### Task instructions
Word for word, please copy the line containing "l Based on Smart Contract" and all lines after it in the entries below, and only those, leaving every picture out.

*** Begin section ***

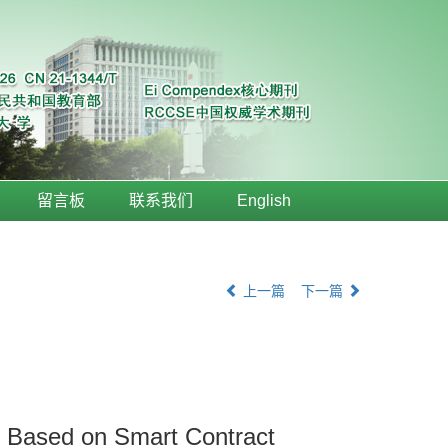
留言板
联系我们
English
上一篇
下一篇
l Based on Smart Contract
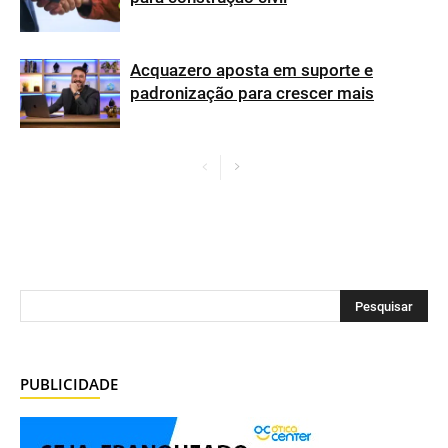
Acquazero aposta em suporte e
padronização para crescer mais
PUBLICIDADE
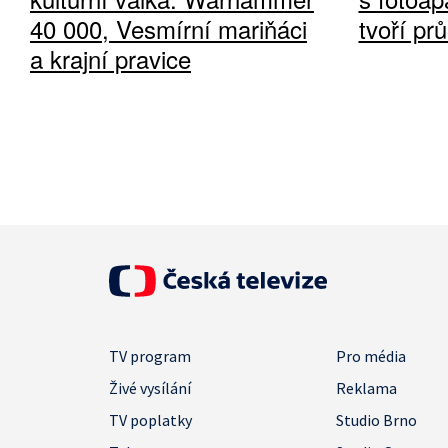
40 000, Vesmírní mariňáci
tvoří pr
a krajní pravice
TV program
Pro média
Živé vysílání
Reklama
TV poplatky
Studio Brno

*** End section ***

### Output
l Based on Smart Contract
Acquazero aposta em suporte e
padronização para crescer mais
PUBLICIDADE
40 000, Vesmírní mariňáci
tvoří pr
a krajní pravice
TV program
Pro média
Živé vysílání
Reklama
TV poplatky
Studio Brno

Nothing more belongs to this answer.